How does char data type represent in 32-bit registers?

Question 1

If the CPU allows segmented register access (eg to the word, byte) it may just use the byte sub register. If the CPU is strictly 32 bit your byte goes into bits 0-7. Depending on the destination usage it may or may not mask out the rest of it to 0. (AND reg,0x000000FF) if the destination code works with the register as wholes. There are too many variables and much open-endedness to give you a black an white answer.

utilizing 0xFF as a byte register and 0x000000FF as a d-word register are identical to the opcodes that would use them if they had separate byte and dword couterparts. Unless they are bit-specific ops like "branch if high bit set", or bit rotation/shifting. If signed, 0xFF would expand to 0xFFFFFFFF (or 0x83 to 0xFFFFFF83)

Edit to the update: C representing a char in a register would indeed zero the rest out, depending on the compiler it may ZERO the register first before setting bits 0-7 or it may perform as explained above. When signed, the sign bit needs to extend so 0 the register, NEG it and set 0-7. Some CPU even have an op explicitly for sign-expanding.

Question 2

In general, unsigned quantities are padded with zeros, and signed quantities are sign-extended.

The char type in C is a special case because the standard allows it to be either signed or unsigned (and some compilers provide an option to let the developer choose). This allows the compiler to use whichever is most efficient.

Question 3

It depends on how it is put in there. Data can never be "too small" for a container.

Question 4

Chars are subject to integer promotion. They are sign-extended to an int as soon as they are combined with other non-char integer values, or even floating point if they are combined with such operands.

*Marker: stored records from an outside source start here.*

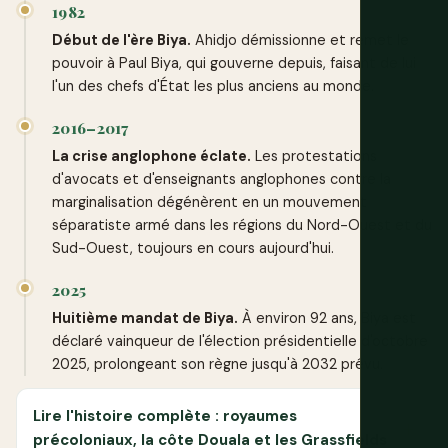
1982
Début de l'ère Biya.
Ahidjo démissionne et remet le
pouvoir à Paul Biya, qui gouverne depuis, faisant de lui
l'un des chefs d'État les plus anciens au monde.
2016–2017
La crise anglophone éclate.
Les protestations
d'avocats et d'enseignants anglophones contre la
marginalisation dégénèrent en un mouvement
séparatiste armé dans les régions du Nord-Ouest et du
Sud-Ouest, toujours en cours aujourd'hui.
2025
Huitième mandat de Biya.
À environ 92 ans, Biya est
déclaré vainqueur de l'élection présidentielle d'octobre
2025, prolongeant son règne jusqu'à 2032 prévu.
Lire l'histoire complète : royaumes
précoloniaux, la côte Douala et les Grassfields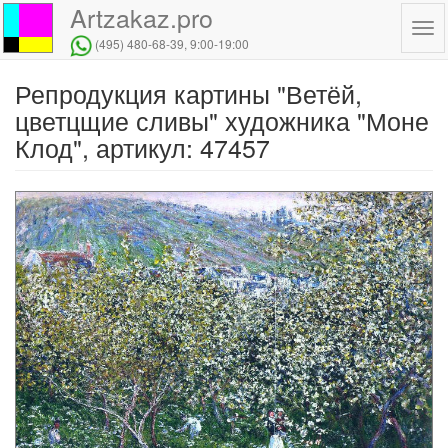
Artzakaz.pro
Tog
(495) 480-68-39
, 9:00-19:00
navi
Репродукция картины "Ветёй,
Перейти
к
цветцщие сливы" художника "Моне
основному
Клод", артикул: 47457
содержанию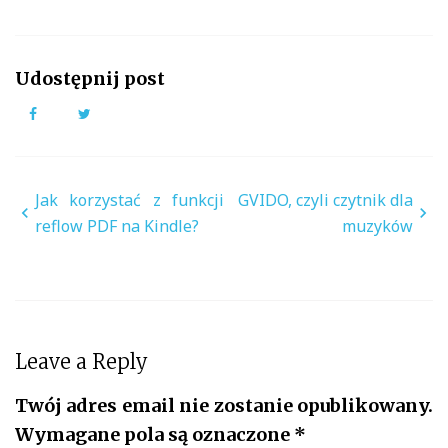
Udostępnij post
Facebook
Twitter
Nawigacja
Jak korzystać z funkcji
GVIDO, czyli czytnik dla
wpisu
reflow PDF na Kindle?
muzyków
Leave a Reply
Twój adres email nie zostanie opublikowany.
Wymagane pola są oznaczone
*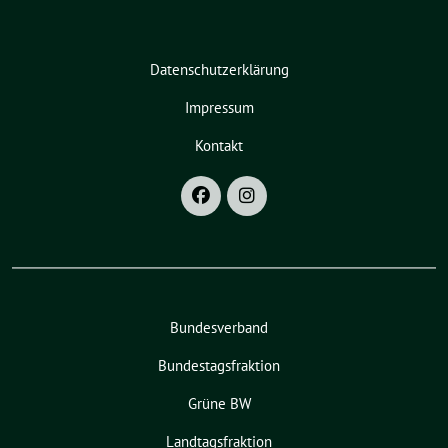
Datenschutzerklärung
Impressum
Kontakt
Bundesverband
Bundestagsfraktion
Grüne BW
Landtagsfraktion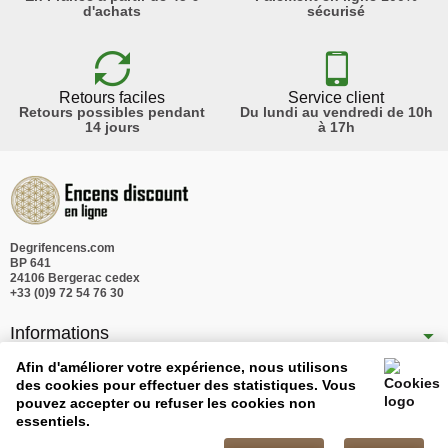
d'achats
sécurisé
Retours faciles
Service client
Retours possibles pendant
Du lundi au vendredi de 10h
14 jours
à 17h
Degrifencens.com
BP 641
24106 Bergerac cedex
+33 (0)9 72 54 76 30
Informations
Nos produits
Afin d'améliorer votre expérience, nous utilisons
des cookies pour effectuer des statistiques. Vous
Notre société
pouvez accepter ou refuser les cookies non
essentiels.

It is up tp you to make sure you don't use the result improperly. When you cast back an int to a char, you implicitely accept the risk of losing the upper significant bits.

As for how a particular compiler handles that, it's up to the compiler designer. In Pentium monstruous architectures, you can use the char version of the register, but on more conventional processors it might be more convenient to sign-extend the char to normalize its value if it is involved in further computations.

Question 5

The C language doesn't have registers, so there is no such representation that is visible to the programmer. If a portion of a wider register is used, the unused portion could have other data in it or it could have zeros. What is important is that a correct program that manipulates char values (or any other) is translated correctly so that it produces the correct output and any other externally visible behavior.

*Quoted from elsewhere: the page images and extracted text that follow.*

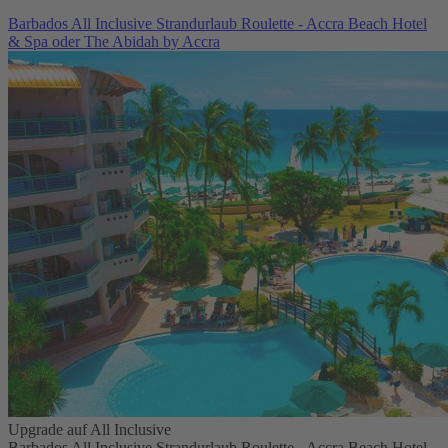
Barbados All Inclusive Strandurlaub Roulette - Accra Beach Hotel
& Spa oder The Abidah by Accra
Upgrade auf All Inclusive
Barbados All Inclusive Strandurlaub Roulette - Accra Beach Hotel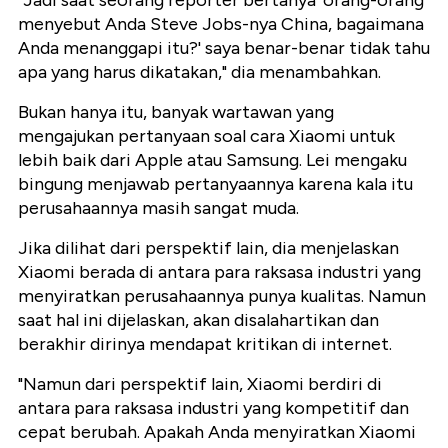
menyebut Anda Steve Jobs-nya China, bagaimana
Anda menanggapi itu?' saya benar-benar tidak tahu
apa yang harus dikatakan," dia menambahkan.
Bukan hanya itu, banyak wartawan yang
mengajukan pertanyaan soal cara Xiaomi untuk
lebih baik dari Apple atau Samsung. Lei mengaku
bingung menjawab pertanyaannya karena kala itu
perusahaannya masih sangat muda.
Jika dilihat dari perspektif lain, dia menjelaskan
Xiaomi berada di antara para raksasa industri yang
menyiratkan perusahaannya punya kualitas. Namun
saat hal ini dijelaskan, akan disalahartikan dan
berakhir dirinya mendapat kritikan di internet.
"Namun dari perspektif lain, Xiaomi berdiri di
antara para raksasa industri yang kompetitif dan
cepat berubah. Apakah Anda menyiratkan Xiaomi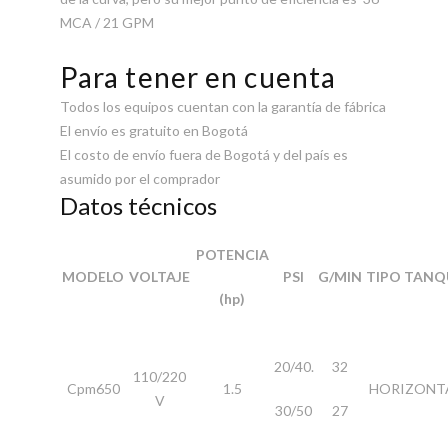
MCA / 21 GPM
Para tener en cuenta
Todos los equipos cuentan con la garantía de fábrica
El envío es gratuito en Bogotá
El costo de envío fuera de Bogotá y del país es
asumido por el comprador
Datos técnicos
POTENCIA
MODELO
VOLTAJE
PSI
G/MIN
TIPO TANQ
(hp)
20/40.
32
110/220
Cpm650
1.5
HORIZONT
V
30/50
27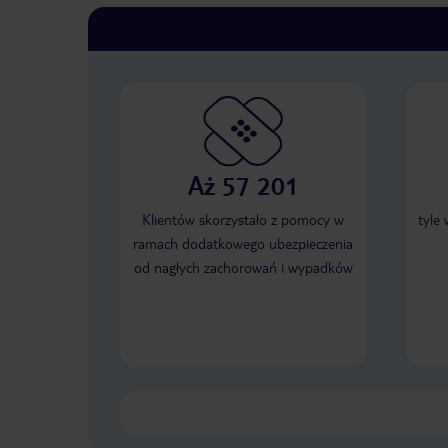
Aż 57 201
Klientów skorzystało z pomocy w
tyle
ramach dodatkowego ubezpieczenia
od nagłych zachorowań i wypadków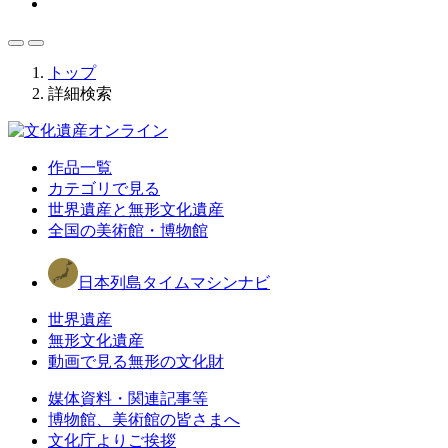
トップ
詳細検索
作品一覧
カテゴリで見る
世界遺産と無形文化遺産
全国の美術館・博物館
日本列島タイムマシンナビ
世界遺産
無形文化遺産
動画で見る無形の文化財
媒体資料・関連記事等
博物館、美術館の皆さまへ
文化庁よりご挨拶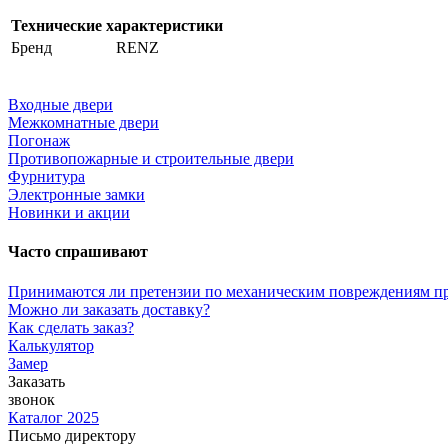
Технические характеристики
Бренд
RENZ
Входные двери
Межкомнатные двери
Погонаж
Противопожарные и строительные двери
Фурнитура
Электронные замки
Новинки и акции
Часто спрашивают
Принимаются ли претензии по механическим повреждениям п
Можно ли заказать доставку?
Как сделать заказ?
Калькулятор
Замер
Заказать
звонок
Каталог 2025
Письмо директору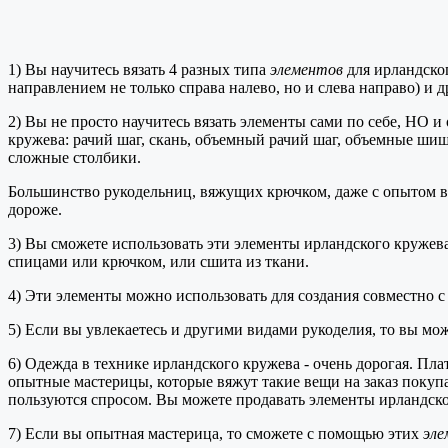
1) Вы научитесь вязать 4 разных типа
элементов
для ирландског
направлением не только справа налево, но и слева направо) и 
2) Вы не просто научитесь вязать элементы сами по себе, НО 
кружева: рачий шаг, скань, объемный рачий шаг, объемные шиш
сложные столбики.
Большинство рукодельниц, вяжущих крючком, даже с опытом вяз
дороже.
3) Вы сможете использовать эти элементы ирландского кружева в
спицами или крючком, или сшита из ткани.
4) Эти элементы можно использовать для создания совместно с
5) Если вы увлекаетесь и другими видами рукоделия, то вы мож
6) Одежда в технике ирландского кружева - очень дорогая. Пла
опытные мастерицы, которые вяжут такие вещи на заказ покуп
пользуются спросом. Вы можете продавать элементы ирландског
7) Если вы опытная мастерица, то сможете с помощью этих
эле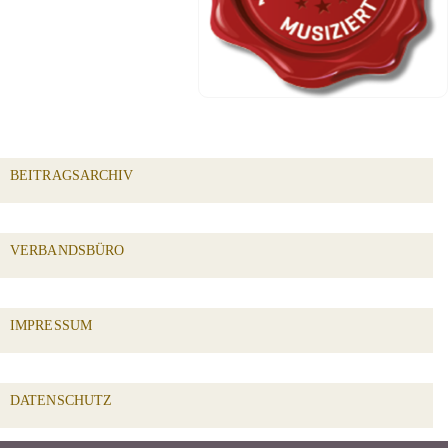
BEITRAGSARCHIV
VERBANDSBÜRO
IMPRESSUM
DATENSCHUTZ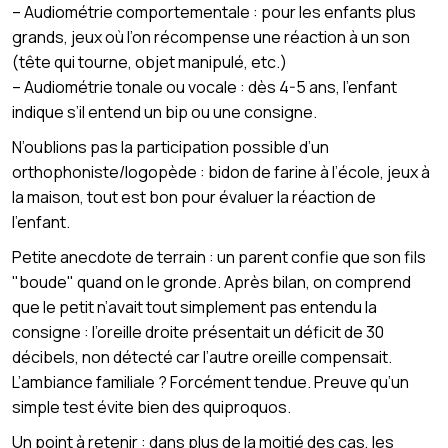
– Audiométrie comportementale : pour les enfants plus
grands, jeux où l’on récompense une réaction à un son
(tête qui tourne, objet manipulé, etc.)
– Audiométrie tonale ou vocale : dès 4-5 ans, l’enfant
indique s’il entend un bip ou une consigne.
N’oublions pas la participation possible d’un
orthophoniste/logopède : bidon de farine à l’école, jeux à
la maison, tout est bon pour évaluer la réaction de
l’enfant.
Petite anecdote de terrain : un parent confie que son fils
"boude" quand on le gronde. Après bilan, on comprend
que le petit n’avait tout simplement pas entendu la
consigne : l’oreille droite présentait un déficit de 30
décibels, non détecté car l’autre oreille compensait.
L’ambiance familiale ? Forcément tendue. Preuve qu’un
simple test évite bien des quiproquos.
Un point à retenir : dans plus de la moitié des cas, les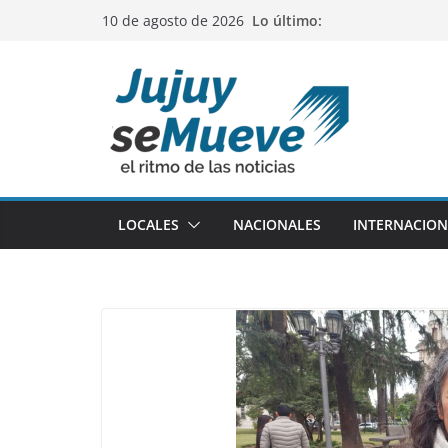
Saltar
Lo último:
10 de agosto de 2026
al
contenido
LOCALES
NACIONALES
INTERNACION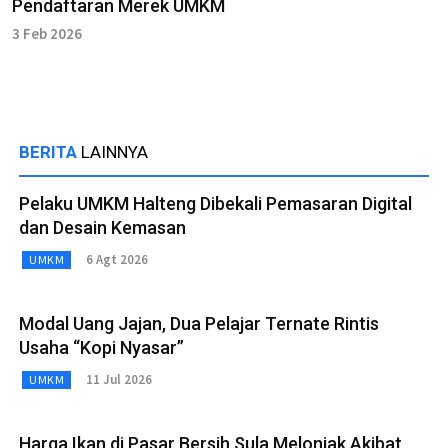
Pendaftaran Merek UMKM
3 Feb 2026
BERITA
LAINNYA
Pelaku UMKM Halteng Dibekali Pemasaran Digital
dan Desain Kemasan
6 Agt 2026
UMKM
Modal Uang Jajan, Dua Pelajar Ternate Rintis
Usaha “Kopi Nyasar”
11 Jul 2026
UMKM
Harga Ikan di Pasar Bersih Sula Melonjak Akibat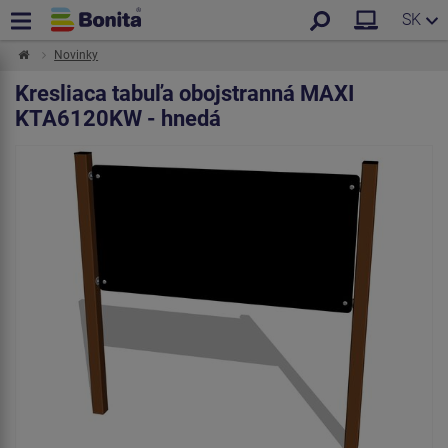
SK
Novinky
Kresliaca tabuľa obojstranná MAXI
KTA6120KW - hnedá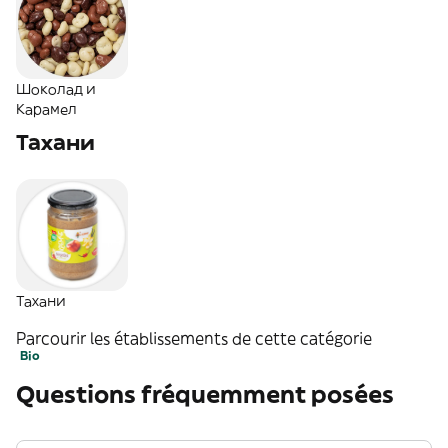
Шоколад и
Карамел
Тахани
Тахани
Parcourir les établissements de cette catégorie
Bio
Questions fréquemment posées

If 32 bit registers are used to hold 8 bit chars, and the unused bits are not cleared, then the generated machine code has to take care, for instance, not to involve the remaining 24 bits in a comparison like one resulting from (char_a == char_b), because then two equal chars would incorrectly compare unequal. The generated machine code has to tell the processor to use some byte-wide operation that only looks at the least significant 8 bits. Some architectures have this kind of thing, and so it's probably easier to generate code which converts char representations in memory into full 32 bit values in registers (sign-extended, if they are signed).

It really depends on what is convenient and efficient on the given target processor.

Question 6

On x86 there are individual hardware names for sub-registers. Lower part of eax is al. You can even allocate 2 chars on the same register: eax is [16 bits | ah | al]. So it is possible to handle chars via al/ah/bl/bh and so on having garbage in high bits. But gcc prefers to perform really weird things:

char foo(char c) {
    return c+(char)1;
}

gcc -O2 -m32 -S:

foo:
    pushl   %ebp
    movl    %esp, %ebp
    movzbl  8(%ebp), %eax
    popl    %ebp
    addl    $1, %eax
    movsbl  %al,%eax
    ret

movzbl means extend with zeros, movsbl means extend with sign bits.

First time it extends input with 0, then performs +1, then extends result (eax) with low byte (al) sign bits. So it uses both zero/sign bit extension. Zero leaves value the same for unsigned char, sign bits for signed char.